Los mercados observan un movimiento significativo de cobre hacia puertos estadounidenses para adelantarse a posibles impuestos, lo que ha generado presiones en las disponibilidades mundiales. Este fenómeno contribuye a un repunte destacado que en 2025 ha elevado los futuros del cobre en más del 40%, la mayor alza anual desde 2009. Además, la depreciación del dólar frente a otras divisas ha hecho que adquirir metales sea más atractivo para compradores internacionales.
El sector metalúrgico ha enfrentado interrupciones en la producción con incidentes en minas clave en lugares como Indonesia, Chile y República Democrática del Congo. Paralelamente, otros metales como aluminio y zinc también enfrentan desafíos por costos energéticos y limitaciones en oferta, especialmente en China. La empresa Mercuria Energy Group Ltd. alertó sobre la probable escasez mundial de cobre en 2026.

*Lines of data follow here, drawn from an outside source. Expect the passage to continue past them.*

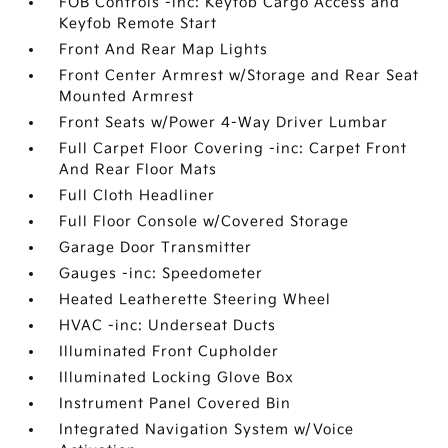
FOB Controls -inc: Keyfob Cargo Access and
Keyfob Remote Start
Front And Rear Map Lights
Front Center Armrest w/Storage and Rear Seat
Mounted Armrest
Front Seats w/Power 4-Way Driver Lumbar
Full Carpet Floor Covering -inc: Carpet Front
And Rear Floor Mats
Full Cloth Headliner
Full Floor Console w/Covered Storage
Garage Door Transmitter
Gauges -inc: Speedometer
Heated Leatherette Steering Wheel
HVAC -inc: Underseat Ducts
Illuminated Front Cupholder
Illuminated Locking Glove Box
Instrument Panel Covered Bin
Integrated Navigation System w/Voice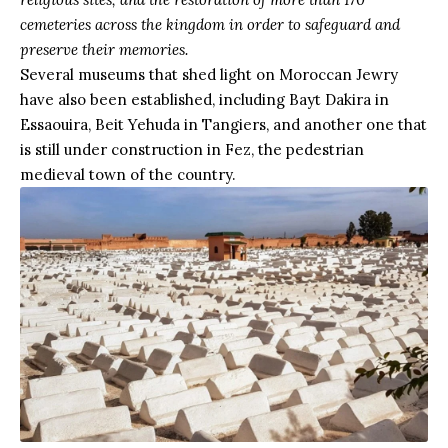
cemeteries across the kingdom in order to safeguard and
preserve their memories.
Several museums that shed light on Moroccan Jewry
have also been established, including Bayt Dakira in
Essaouira, Beit Yehuda in
Tangiers
, and another one that
is still under construction in Fez, the pedestrian
medieval town of the country.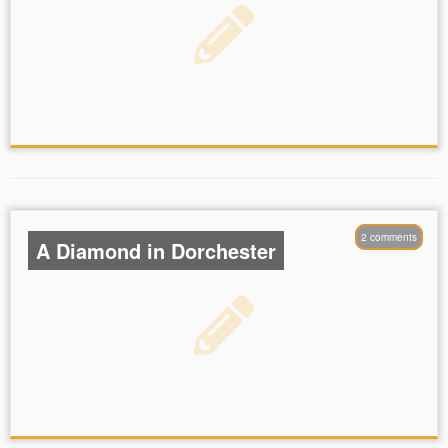
2 comments
A Diamond in Dorchester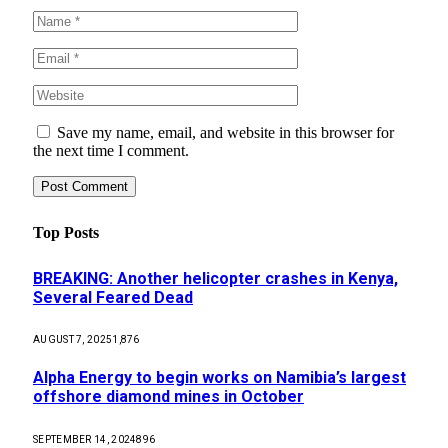
Save my name, email, and website in this browser for
the next time I comment.
Top Posts
BREAKING: Another helicopter crashes in Kenya,
Several Feared Dead
AUGUST 7, 2025
1,876
Alpha Energy to begin works on Namibia’s largest
offshore diamond mines in October
SEPTEMBER 14, 2024
896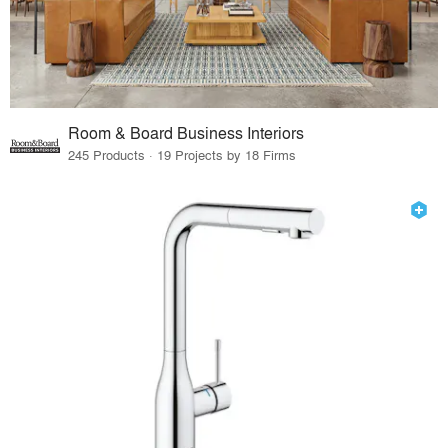
Room & Board Business Interiors
245 Products · 19 Projects by 18 Firms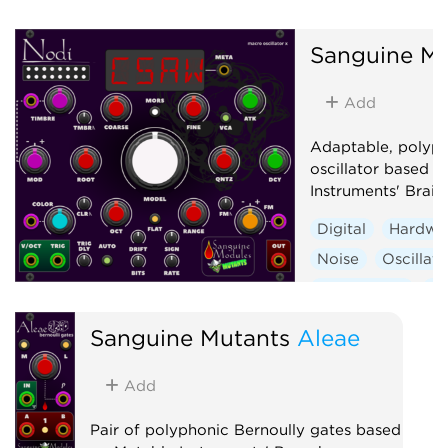
Digital
Hardwa
Noise
Oscillato
Sanguine Mu
Synth voice
Wa
Add
Adaptable, polyp
oscillator based 
Instruments' Braid
Digital
Hardwa
Noise
Oscillato
Synth voice
Wa
Sanguine Mutants
Aleae
Add
Pair of polyphonic Bernoully gates based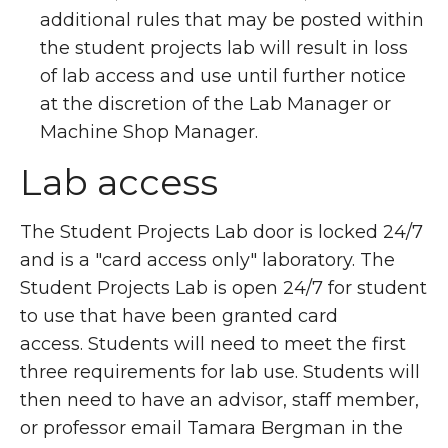
additional rules that may be posted within
the student projects lab will result in loss
of lab access and use until further notice
at the discretion of the Lab Manager or
Machine Shop Manager.
Lab access
The Student Projects Lab door is locked 24/7
and is a "card access only" laboratory. The
Student Projects Lab is open 24/7 for student
to use that have been granted card
access. Students will need to meet the first
three requirements for lab use. Students will
then need to have an advisor, staff member,
or professor email Tamara Bergman in the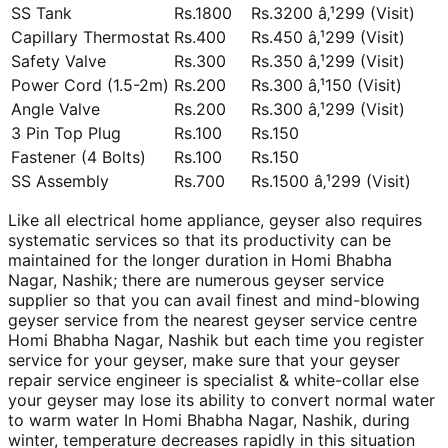
SS Tank
Rs.1800
Rs.3200 â‚¹299 (Visit)
Capillary Thermostat
Rs.400
Rs.450 â‚¹299 (Visit)
Safety Valve
Rs.300
Rs.350 â‚¹299 (Visit)
Power Cord (1.5-2m)
Rs.200
Rs.300 â‚¹150 (Visit)
Angle Valve
Rs.200
Rs.300 â‚¹299 (Visit)
3 Pin Top Plug
Rs.100
Rs.150
Fastener (4 Bolts)
Rs.100
Rs.150
SS Assembly
Rs.700
Rs.1500 â‚¹299 (Visit)
Like all electrical home appliance, geyser also requires
systematic services so that its productivity can be
maintained for the longer duration in Homi Bhabha
Nagar, Nashik; there are numerous geyser service
supplier so that you can avail finest and mind-blowing
geyser service from the nearest geyser service centre
Homi Bhabha Nagar, Nashik but each time you register
service for your geyser, make sure that your geyser
repair service engineer is specialist & white-collar else
your geyser may lose its ability to convert normal water
to warm water In Homi Bhabha Nagar, Nashik, during
winter, temperature decreases rapidly in this situation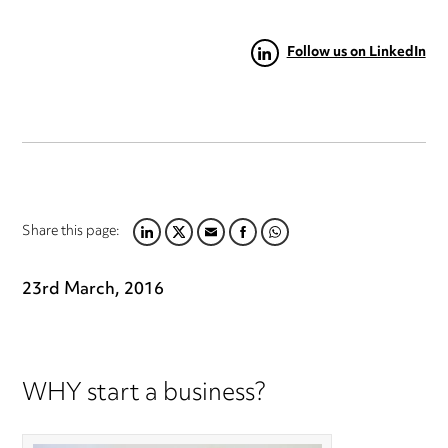
Follow us on LinkedIn
Share this page:
LINKEDIN
TWITTER
EMAIL
FACEBOOK
WHATSAPP
23rd March, 2016
WHY start a business?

Natalie Scott-Gray, analista sénior de metales en StoneX Financial Ltd., destaca que “el comportamiento del cobre estará principalmente influenciado por las expectativas sobre los aranceles específicos en EE.UU., más que por los fundamentos globales tradicionales, con atención especial a los niveles de inventario regional y la llegada de materiales a los puertos estadounidenses”. A pesar de cierta disminución en la prima de futuros en Comex respecto a Londres, las existencias en EE.UU. continúan creciendo, apuntalando la actual dinámica del mercado metalúrgico.